In response to this week’s events, pornographer Larry Flynt’s Hustler Video has already promised to make a pornographic parody of The Interview. “If Kim Jong-un and his henchmen were upset before, wait until they see the movie we’re going to make,” Flynt said. “I’ve spent a lifetime fighting for the First Amendment, and no foreign dictator is going to take away my right to free speech.” I can’t promise to see that one, but I’m with him in spirit. By all means, let the cameras roll, Mr. Flynt.
The real question that remains is what happens to The Interview? There are a variety of ways Sony could still manage to monetize the film, but I sense fear may once again win out — despite what Sony brass are now saying. So, here’s what you need to do, Sony. Leave the room. Take five. Let The Interview fall off the back of the proverbial truck. Within a couple of weeks, millions will have watched it, and at least you’ll have stuck the pig who has stuck it to you.
One thing is for certain: The Interview no longer can be dismissed as “only a movie.”

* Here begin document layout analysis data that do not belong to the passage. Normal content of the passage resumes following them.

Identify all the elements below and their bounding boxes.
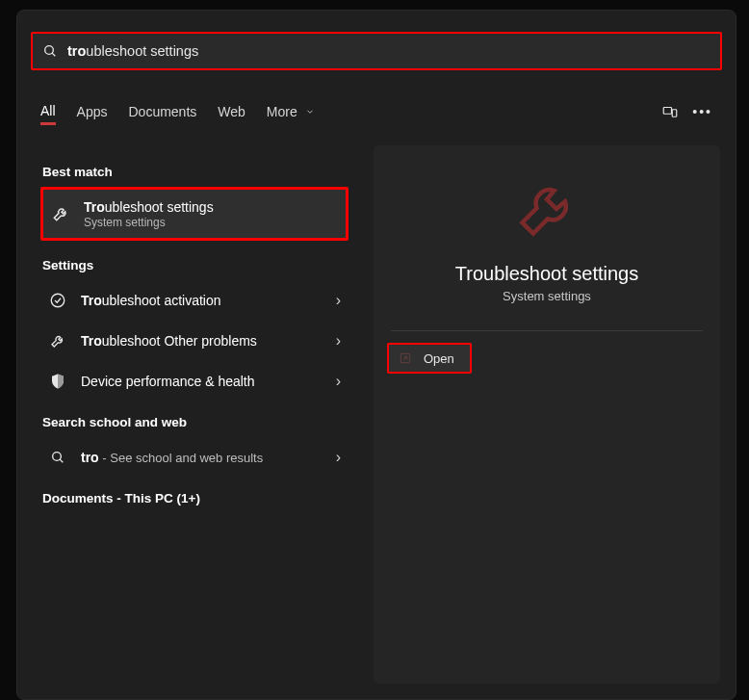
settings-result-other-problems[interactable]: Troubleshoot Other problems › (40, 321, 349, 361)
search-icon (42, 43, 58, 59)
settings-result-device-health[interactable]: Device performance & health › (40, 361, 349, 402)
chevron-right-icon: › (336, 292, 345, 309)
tab-all[interactable]: All (40, 97, 56, 125)
settings-result-activation[interactable]: Troubleshoot activation › (40, 280, 349, 321)
section-search-web: Search school and web (42, 415, 349, 429)
svg-point-4 (51, 294, 65, 307)
svg-rect-3 (673, 109, 678, 117)
svg-rect-2 (664, 107, 672, 114)
filter-tabs: All Apps Documents Web More ••• (40, 97, 712, 125)
svg-point-0 (45, 46, 54, 55)
panel-title: Troubleshoot settings (387, 263, 707, 285)
checkmark-circle-icon (44, 292, 71, 309)
tab-more[interactable]: More (267, 98, 315, 125)
chevron-right-icon: › (336, 373, 345, 390)
result-title: Device performance & health (81, 374, 336, 389)
wrench-icon (44, 332, 71, 350)
more-actions-icon[interactable]: ••• (692, 104, 712, 119)
result-title: tro - See school and web results (81, 450, 336, 465)
best-match-result[interactable]: Troubleshoot settings System settings (40, 187, 349, 241)
wrench-icon (47, 204, 74, 223)
section-documents-pc: Documents - This PC (1+) (42, 491, 349, 506)
devices-icon[interactable] (661, 103, 679, 120)
chevron-right-icon: › (336, 449, 345, 466)
svg-point-5 (53, 453, 62, 461)
chevron-right-icon: › (336, 332, 345, 350)
panel-divider (391, 330, 703, 331)
search-query-text: troubleshoot settings (67, 43, 198, 59)
open-button[interactable]: Open (387, 343, 472, 374)
search-input[interactable]: troubleshoot settings (31, 32, 722, 70)
results-left-column: Best match Troubleshoot settings System … (40, 155, 349, 513)
web-search-result[interactable]: tro - See school and web results › (40, 437, 349, 478)
open-button-label: Open (424, 351, 454, 366)
wrench-hero-icon (387, 176, 707, 242)
section-best-match: Best match (42, 165, 349, 179)
result-title: Troubleshoot activation (81, 293, 336, 308)
tab-web[interactable]: Web (218, 98, 245, 125)
result-subtitle: System settings (84, 216, 342, 229)
open-icon (399, 351, 412, 365)
start-search-menu: troubleshoot settings All Apps Documents… (16, 10, 736, 700)
search-icon (44, 450, 71, 465)
shield-icon (44, 373, 71, 390)
tab-documents[interactable]: Documents (128, 98, 196, 125)
result-title: Troubleshoot Other problems (81, 333, 336, 349)
chevron-down-icon (305, 107, 315, 117)
details-panel: Troubleshoot settings System settings Op… (374, 145, 720, 684)
result-title: Troubleshoot settings (84, 199, 342, 215)
tab-apps[interactable]: Apps (77, 98, 108, 125)
svg-line-1 (52, 53, 55, 56)
panel-subtitle: System settings (387, 289, 707, 303)
section-settings: Settings (42, 258, 349, 272)
svg-line-6 (60, 459, 63, 462)
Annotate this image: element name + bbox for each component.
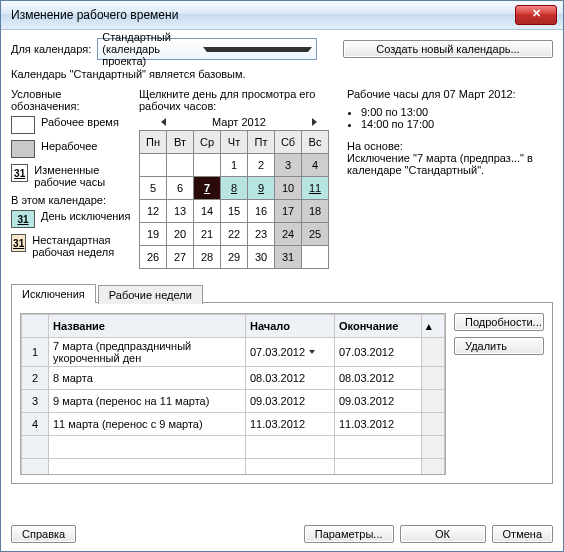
calendar-grid: ПнВтСрЧтПтСбВс12345678910111213141516171… (139, 130, 329, 269)
calendar-day[interactable]: 17 (275, 200, 302, 223)
calendar-day[interactable]: 15 (221, 200, 248, 223)
swatch-modified: 31 (11, 164, 28, 182)
calendar-day[interactable]: 14 (194, 200, 221, 223)
titlebar[interactable]: Изменение рабочего времени ✕ (1, 1, 563, 30)
swatch-nonstd-week: 31 (11, 234, 26, 252)
calendar-dow: Ср (194, 131, 221, 154)
swatch-exception: 31 (11, 210, 35, 228)
calendar-day[interactable] (194, 154, 221, 177)
calendar-select-value: Стандартный (календарь проекта) (102, 31, 203, 67)
calendar-day[interactable]: 7 (194, 177, 221, 200)
prev-month-icon[interactable] (161, 118, 166, 126)
table-row[interactable] (22, 459, 445, 476)
table-row[interactable]: 411 марта (перенос с 9 марта)11.03.20121… (22, 413, 445, 436)
calendar-day[interactable]: 13 (167, 200, 194, 223)
calendar-day[interactable]: 31 (275, 246, 302, 269)
calendar-dow: Сб (275, 131, 302, 154)
close-button[interactable]: ✕ (515, 5, 557, 25)
calendar-panel: Щелкните день для просмотра его рабочих … (139, 88, 339, 269)
calendar-instruction: Щелкните день для просмотра его рабочих … (139, 88, 339, 112)
calendar-day[interactable] (167, 154, 194, 177)
chevron-down-icon (203, 47, 312, 52)
calendar-select[interactable]: Стандартный (календарь проекта) (97, 38, 317, 60)
for-calendar-label: Для календаря: (11, 43, 91, 55)
calendar-day[interactable]: 9 (248, 177, 275, 200)
calendar-day[interactable]: 8 (221, 177, 248, 200)
working-hours-title: Рабочие часы для 07 Март 2012: (347, 88, 553, 100)
options-button[interactable]: Параметры... (304, 525, 394, 543)
calendar-day[interactable]: 23 (248, 223, 275, 246)
calendar-day[interactable]: 25 (302, 223, 329, 246)
day-detail-panel: Рабочие часы для 07 Март 2012: 9:00 по 1… (347, 88, 553, 269)
base-calendar-note: Календарь "Стандартный" является базовым… (11, 68, 553, 80)
legend-nonstd-label: Нестандартная рабочая неделя (32, 234, 131, 258)
exceptions-grid: НазваниеНачалоОкончание▴17 марта (предпр… (21, 314, 445, 475)
legend-panel: Условные обозначения: Рабочее время Нера… (11, 88, 131, 269)
calendar-dow: Пт (248, 131, 275, 154)
help-button[interactable]: Справка (11, 525, 76, 543)
table-row[interactable]: 17 марта (предпраздничный укороченный де… (22, 338, 445, 367)
swatch-nonworking (11, 140, 35, 158)
details-button[interactable]: Подробности... (454, 313, 544, 331)
legend-working-label: Рабочее время (41, 116, 119, 128)
calendar-dow: Пн (140, 131, 167, 154)
calendar-day[interactable]: 1 (221, 154, 248, 177)
calendar-month-label: Март 2012 (212, 116, 266, 128)
create-calendar-button[interactable]: Создать новый календарь... (343, 40, 553, 58)
ok-button[interactable]: ОК (400, 525, 486, 543)
calendar-dow: Вт (167, 131, 194, 154)
next-month-icon[interactable] (312, 118, 317, 126)
working-hours-item: 9:00 по 13:00 (361, 106, 553, 118)
col-end[interactable]: Окончание (335, 315, 422, 338)
exceptions-tab-panel: НазваниеНачалоОкончание▴17 марта (предпр… (11, 302, 553, 484)
cancel-button[interactable]: Отмена (492, 525, 553, 543)
table-row[interactable]: 39 марта (перенос на 11 марта)09.03.2012… (22, 390, 445, 413)
calendar-day[interactable]: 18 (302, 200, 329, 223)
col-start[interactable]: Начало (246, 315, 335, 338)
col-name[interactable]: Название (49, 315, 246, 338)
basis-text: Исключение "7 марта (предпраз..." в кале… (347, 152, 553, 176)
calendar-day[interactable]: 26 (140, 246, 167, 269)
window-title: Изменение рабочего времени (7, 8, 515, 22)
calendar-day[interactable]: 24 (275, 223, 302, 246)
calendar-day[interactable]: 29 (221, 246, 248, 269)
working-hours-list: 9:00 по 13:0014:00 по 17:00 (361, 106, 553, 130)
calendar-dow: Чт (221, 131, 248, 154)
calendar-dow: Вс (302, 131, 329, 154)
legend-header: Условные обозначения: (11, 88, 131, 112)
legend-exception-label: День исключения (41, 210, 130, 222)
calendar-day[interactable]: 2 (248, 154, 275, 177)
calendar-day[interactable]: 19 (140, 223, 167, 246)
swatch-working (11, 116, 35, 134)
calendar-day[interactable]: 11 (302, 177, 329, 200)
calendar-day[interactable]: 20 (167, 223, 194, 246)
calendar-day[interactable]: 27 (167, 246, 194, 269)
calendar-day[interactable]: 5 (140, 177, 167, 200)
calendar-day[interactable]: 16 (248, 200, 275, 223)
calendar-day[interactable]: 28 (194, 246, 221, 269)
basis-label: На основе: (347, 140, 553, 152)
working-hours-item: 14:00 по 17:00 (361, 118, 553, 130)
grid-corner (22, 315, 49, 338)
chevron-down-icon[interactable] (309, 350, 315, 354)
calendar-day[interactable]: 30 (248, 246, 275, 269)
calendar-day[interactable] (302, 246, 329, 269)
calendar-day[interactable]: 21 (194, 223, 221, 246)
table-row[interactable]: 28 марта08.03.201208.03.2012 (22, 367, 445, 390)
calendar-day[interactable] (140, 154, 167, 177)
in-this-calendar-label: В этом календаре: (11, 194, 131, 206)
calendar-day[interactable]: 3 (275, 154, 302, 177)
table-row[interactable] (22, 436, 445, 459)
tab-work-weeks[interactable]: Рабочие недели (98, 285, 203, 304)
legend-nonworking-label: Нерабочее (41, 140, 97, 152)
calendar-day[interactable]: 6 (167, 177, 194, 200)
dialog-window: Изменение рабочего времени ✕ Для календа… (0, 0, 564, 552)
calendar-day[interactable]: 4 (302, 154, 329, 177)
scroll-up-icon[interactable]: ▴ (422, 315, 445, 338)
calendar-day[interactable]: 22 (221, 223, 248, 246)
calendar-day[interactable]: 12 (140, 200, 167, 223)
calendar-day[interactable]: 10 (275, 177, 302, 200)
legend-modified-label: Измененные рабочие часы (34, 164, 131, 188)
tab-exceptions[interactable]: Исключения (11, 284, 96, 303)
delete-button[interactable]: Удалить (454, 337, 544, 355)
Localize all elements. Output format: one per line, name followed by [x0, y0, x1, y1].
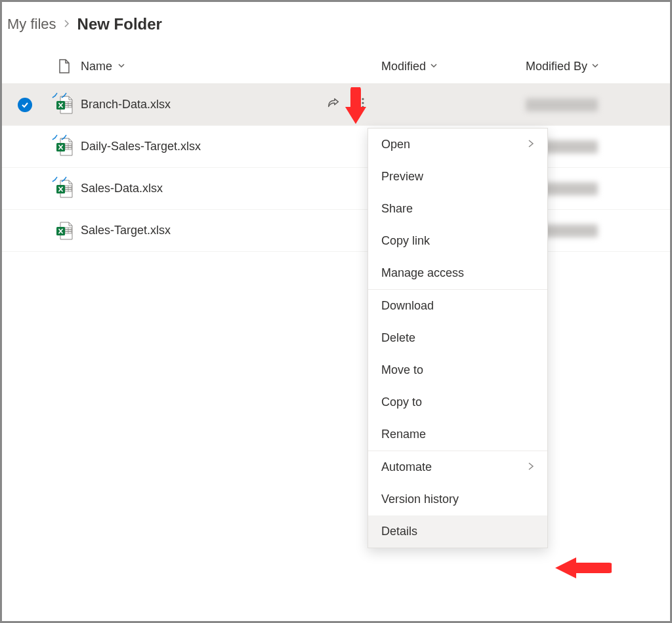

Threat issued by “Guardians of Peace,” the hacking group taking credit for the cyber attack:
We will clearly show it to you at the very time and places ‘The Interview’ be shown, including the premiere, how bitter fate those who seek fun in terror should be doomed to. Soon all the world will see what an awful movie Sony Pictures Entertainment has made. The world will be full of fear. Remember the 11th of September 2001. We recommend you to keep yourself distant from the places at that time. (If your house is nearby, you’d better leave.)
Whatever comes in the coming days is called by the greed of Sony Pictures Entertainment. All the world will denounce the SONY.